I was preparing Thanksgiving dinner some years ago, and in the midst of several things simultaneously, my daughter asked me to make tuna salad for lunch. I complied grudgingly, but when she complained about the amount of mayo in the salad, I erupted. It’s something I can remember with a wry smile, but I truly regret that my kids must remember the tension in the midst of those days when it should have been joy.

For I really do see now, however imperfectly, whatever I do as prayer, and that makes it ever so much harder to be cross (though not impossible. Again—ask the kids…and my groom). I have learned to pause and offer up myself and my tasks in the midst of what I am doing, not always, but often enough to make a difference.

Thank you, God, that I have dishes to do and food to dirty them and friends to empty them. Thank you God that I have a car that has managed to run out of gas at this inconvenient time. Thank you for a boss who reminds me that I am not as good as I think I am. Thank you for the sharp edge of a friend’s tongue when she reminds me of my selfishness. Thank you for the slip of the veil, and the replacement one a friend sent when she read of my trials, and the pleasure on my bonus baby’s face when he sees me wear the one he gave me…Thank you. Thank you.

Five years ago, being Catholic was about what I did and where I worshipped. I still struggled with the external details: words of prayers, when to kneel and when to stand, and what weeks brought a second collection. Along the way, a year or two into my journey, I took on daily mass as my Lenten discipline. I entered by what I do into a more profound relationship with the Eucharistic Lord, and in the briefest of moments this Holy Week, I see where it has led me, without my seeing it or realizing it was happening.

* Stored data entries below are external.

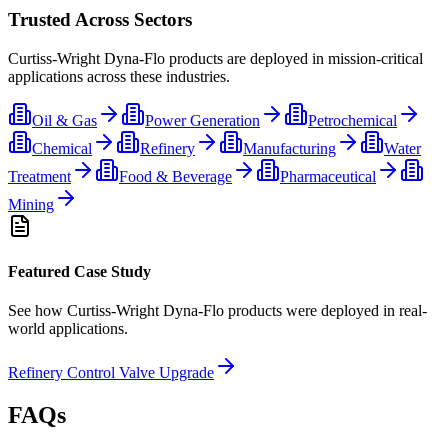
Trusted Across Sectors
Curtiss-Wright Dyna-Flo
products are deployed in mission-critical
applications across these industries.
Oil & Gas
Power Generation
Petrochemical
Chemical
Refinery
Manufacturing
Water
Treatment
Food & Beverage
Pharmaceutical
Mining
Featured Case Study
See how
Curtiss-Wright Dyna-Flo
products were deployed in real-
world applications.
Refinery Control Valve Upgrade
FAQs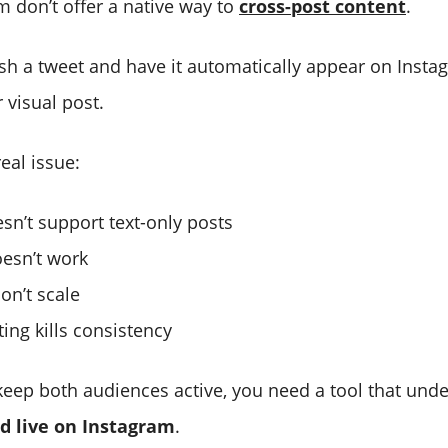
m don’t offer a native way to
cross-post content
.
ish a tweet and have it automatically appear on Instag
 visual post.
real issue:
sn’t support text-only posts
esn’t work
on’t scale
ing kills consistency
 keep both audiences active, you need a tool that un
d live on Instagram
.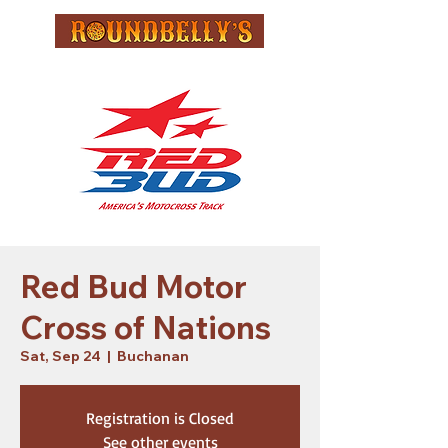
Red Bud Motor
Cross of Nations
Sat, Sep 24
  |  
Buchanan
Registration is Closed
See other events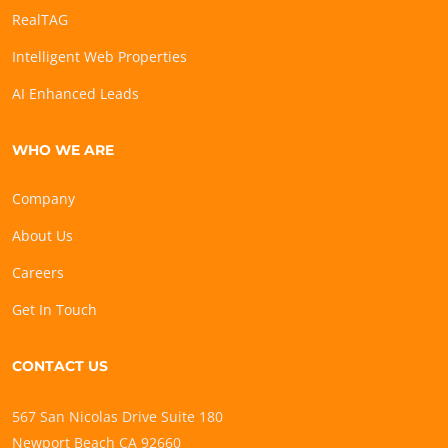
RealTAG
Intelligent Web Properties
AI Enhanced Leads
WHO WE ARE
Company
About Us
Careers
Get In Touch
CONTACT US
567 San Nicolas Drive Suite 180
Newport Beach CA 92660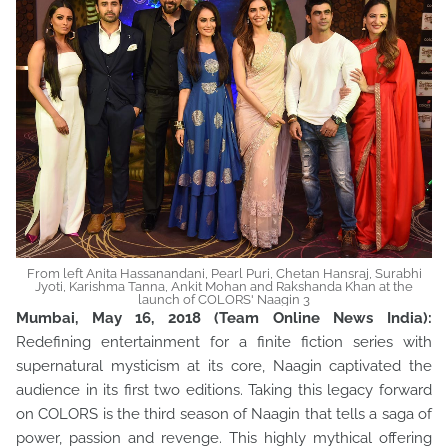
From left Anita Hassanandani, Pearl Puri, Chetan Hansraj, Surabhi
Jyoti, Karishma Tanna, Ankit Mohan and Rakshanda Khan at the
launch of COLORS' Naagin 3
Mumbai, May 16, 2018 (Team Online News India):
Redefining entertainment for a finite fiction series with
supernatural mysticism at its core, Naagin captivated the
audience in its first two editions. Taking this legacy forward
on COLORS is the third season of Naagin that tells a saga of
power, passion and revenge. This highly mythical offering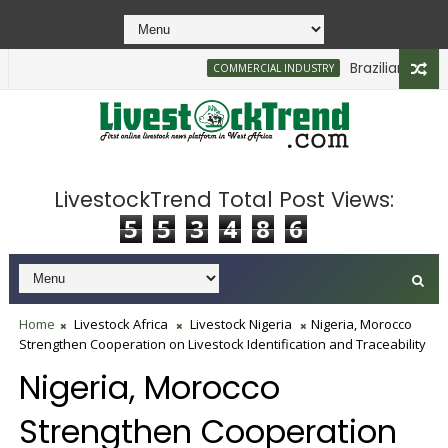
Brazilian Firm Pla
COMMERCIAL INDUSTRY
LivestockTrend Total Post Views:
5
5
3
4
8
6
Home
Livestock Africa
Livestock Nigeria
Nigeria, Morocco
Strengthen Cooperation on Livestock Identification and Traceability
Nigeria, Morocco
Strengthen Cooperation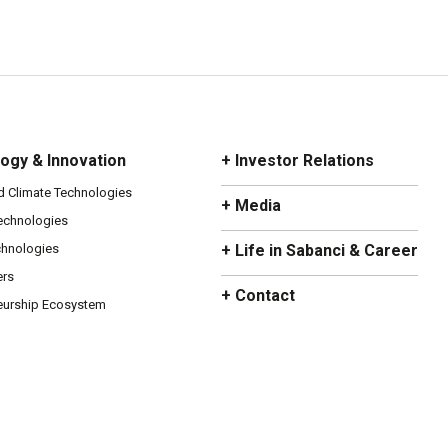
ogy & Innovation
+ Investor Relations
d Climate Technologies
+ Media
Technologies
chnologies
+ Life in Sabanci & Career
ers
+ Contact
eurship Ecosystem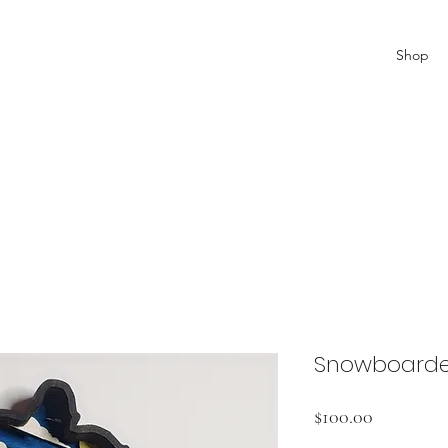
Shop
Snowboarde
Price
$100.00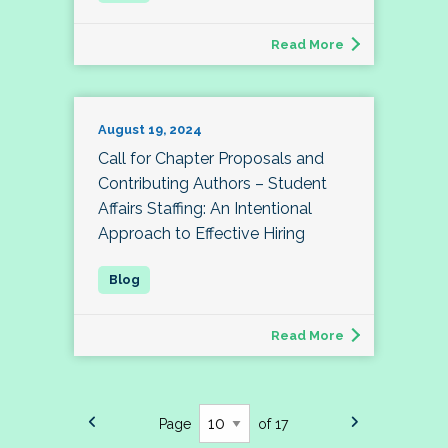
Read More
August 19, 2024
Call for Chapter Proposals and
Contributing Authors – Student
Affairs Staffing: An Intentional
Approach to Effective Hiring
Read More
Page
of 17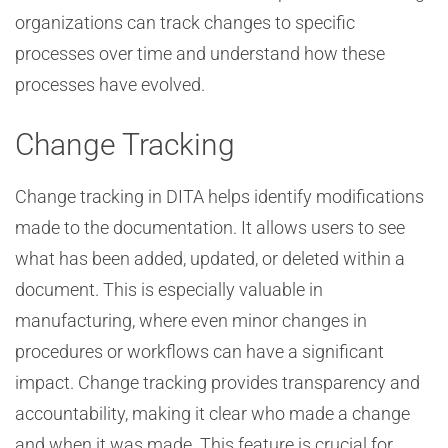
organizations can track changes to specific
processes over time and understand how these
processes have evolved.
Change Tracking
Change tracking in DITA helps identify modifications
made to the documentation. It allows users to see
what has been added, updated, or deleted within a
document. This is especially valuable in
manufacturing, where even minor changes in
procedures or workflows can have a significant
impact. Change tracking provides transparency and
accountability, making it clear who made a change
and when it was made. This feature is crucial for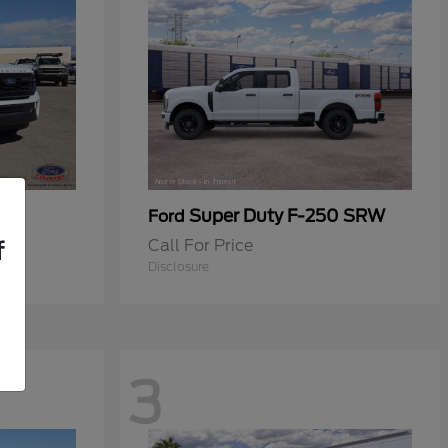
Super Duty F-250 SRW
Ford
Call For Price
f
Disclosure
3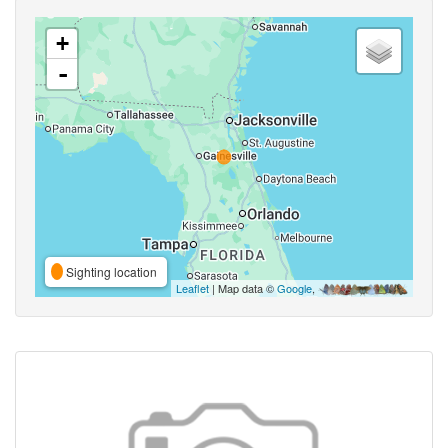
+
-
Sighting location
Leaflet
| Map data ©
Google
,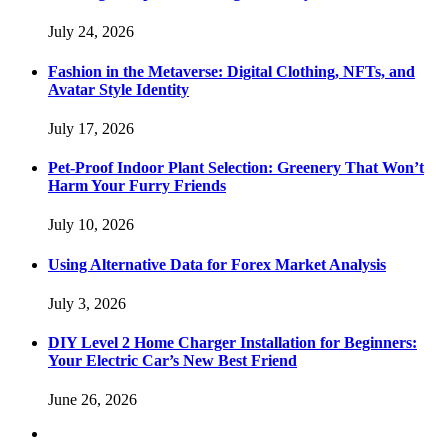
July 24, 2026
Fashion in the Metaverse: Digital Clothing, NFTs, and
Avatar Style Identity
July 17, 2026
Pet-Proof Indoor Plant Selection: Greenery That Won’t
Harm Your Furry Friends
July 10, 2026
Using Alternative Data for Forex Market Analysis
July 3, 2026
DIY Level 2 Home Charger Installation for Beginners:
Your Electric Car’s New Best Friend
June 26, 2026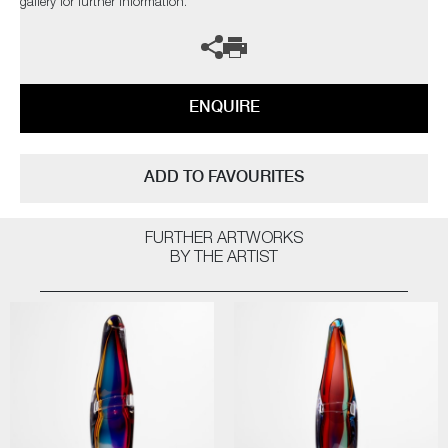
gallery for further information.
ENQUIRE
ADD TO FAVOURITES
FURTHER ARTWORKS
BY THE ARTIST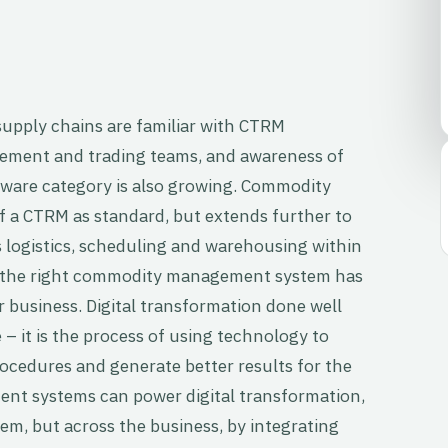
upply chains are familiar with CTRM
ement and trading teams, and awareness of
are category is also growing. Commodity
f a CTRM as standard, but extends further to
 logistics, scheduling and warehousing within
 the right commodity management system has
r business. Digital transformation done well
– it is the process of using technology to
ocedures and generate better results for the
t systems can power digital transformation,
hem, but across the business, by integrating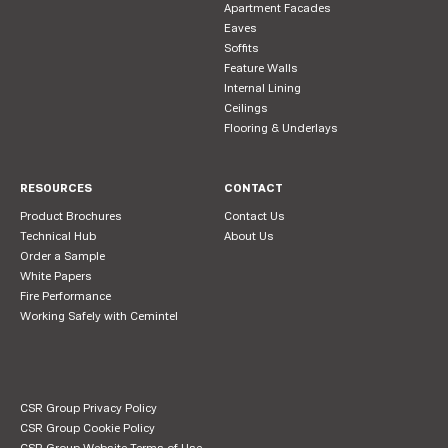
Apartment Facades
Eaves
Soffits
Feature Walls
Internal Lining
Ceilings
Flooring & Underlays
RESOURCES
CONTACT
Product Brochures
Contact Us
Technical Hub
About Us
Order a Sample
White Papers
Fire Performance
Working Safely with Cemintel
CSR Group Privacy Policy
CSR Group Cookie Policy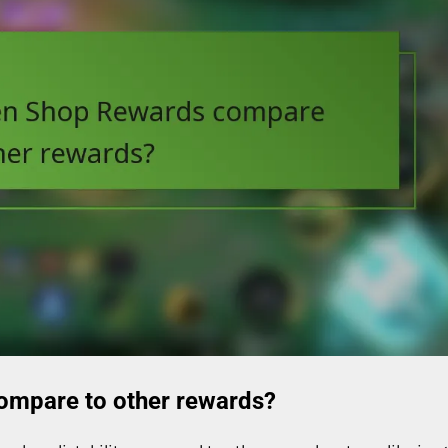
ompare to other rewards?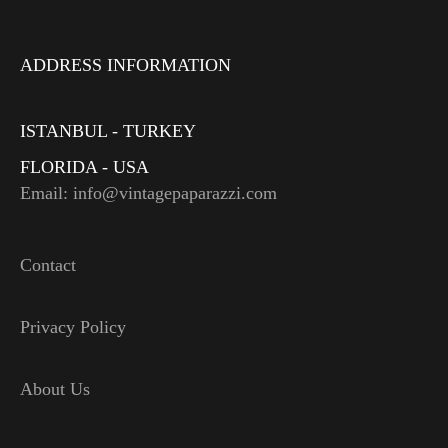
ADDRESS INFORMATION
ISTANBUL - TURKEY
FLORIDA - USA
Email: info@vintagepaparazzi.com
Contact
Privacy Policy
About Us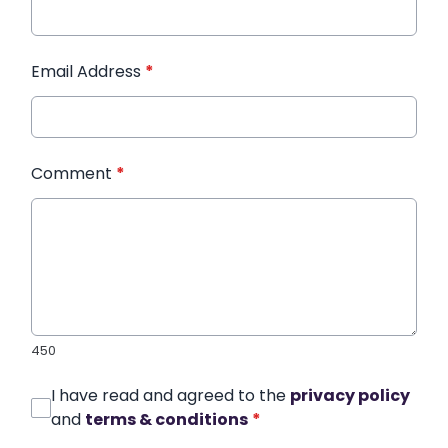
Email Address
*
Comment
*
450
I have read and agreed to the
privacy policy
and
terms & conditions
*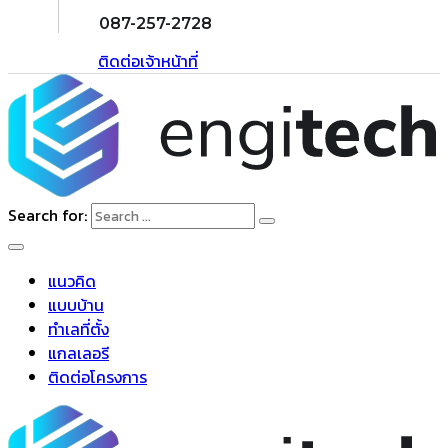
087-257-2728
ติดต่อเจ้าหน้าที่
Search for:
แนวคิด
แบบบ้าน
ทำเลที่ตั้ง
แกลเลอรี
ติดต่อโครงการ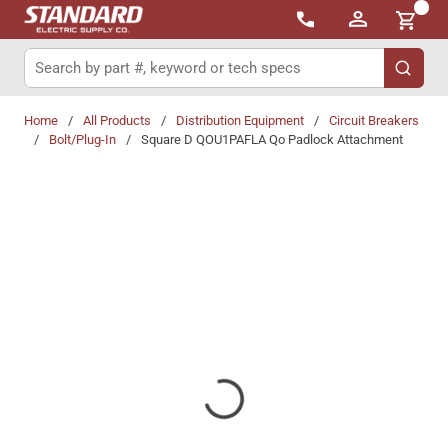
{0}
Skip to main content
Site Search
submit 
Home
/
All Products
/
Distribution Equipment
/
Circuit Breakers
/
Bolt/Plug-In
/
Square D QOU1PAFLA Qo Padlock Attachment
Share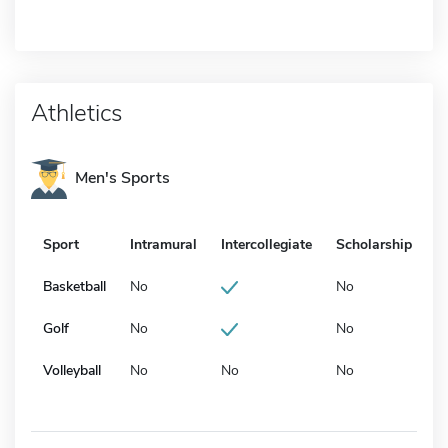
Athletics
Men's Sports
Sport
Intramural
Intercollegiate
Scholarship
Basketball
No
No
Golf
No
No
Volleyball
No
No
No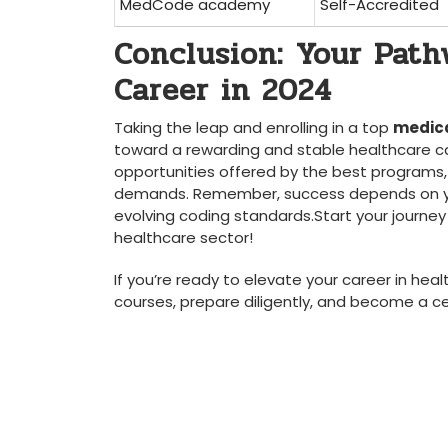
MedCode academy
Self-Accredited
Conclusion:⁢ Your Pat
‍Career in 2024
Taking the leap and enrolling in a top
medica
toward a rewarding and ‌stable healthcare care
opportunities offered by the best programs,⁢ 
demands. Remember, success depends on yo
evolving coding standards.Start your journey to
healthcare sector!
If you’re ready to elevate your career in hea
courses, prepare diligently, and become a​ cer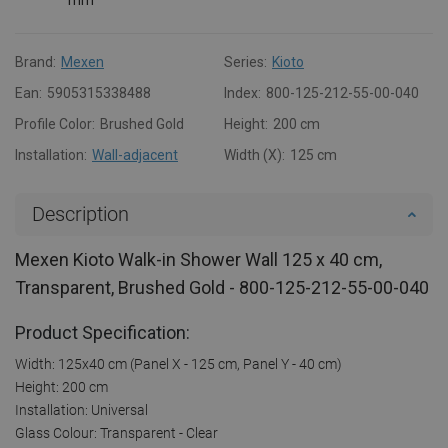
Brand:
Mexen
Series:
Kioto
Ean:
5905315338488
Index:
800-125-212-55-00-040
Profile Color:
Brushed Gold
Height:
200 cm
Installation:
Wall-adjacent
Width (X):
125 cm
Description
Mexen Kioto Walk-in Shower Wall 125 x 40 cm,
Transparent, Brushed Gold - 800-125-212-55-00-040
Product Specification:
Width: 125x40 cm (Panel X - 125 cm, Panel Y - 40 cm)
Height: 200 cm
Installation: Universal
Glass Colour: Transparent - Clear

It has led me to greater trust, though I still find it difficult to let go. I have a more profound and greater faith, though I still stumble, daily. I have greater calmness of spirit, even in the midst of social controversies—like health care reform and scandals in the church--- that threaten the world in which I live. I am more generous with myself and my things, without even thinking about it. I think I better understand what it is to love—action, not emotion, though I still wish I could like those I am called to love. I am certainly more thankful for the everyday grace in my life. I cherish the occasional, overwhelming awareness deep inside myself (not just in my fertile little brain) that it all really is grace, and I am called on to abandon myself to it. I find myself more and more amused by my own imperfections, for, after all, I am, unique, precious, unrepeatable and His, warts and all. In the last few hours of Lent, in my own kitchen, as I chopped fruit and contemplated my Lord in a tomb, I was graced with a brief view of the path that has led me here. And looking backward with astonishment and great joy, I’m anxious to take the next step forward.

Being Catholic is what I am and what I am still to become. Though I struggle at an intellectual level (that gift that is my thorn in the flesh) with knowing Someone I have never seen, it seems that I have become a woman who meets Him everywhere. Five years later, Catholic is about Whose I am, not what I do. Whose I am, it seems, determines the path I take.

Alleluia, Christ is Risen! He is risen indeed---and I cannot wait to see where He leads me next.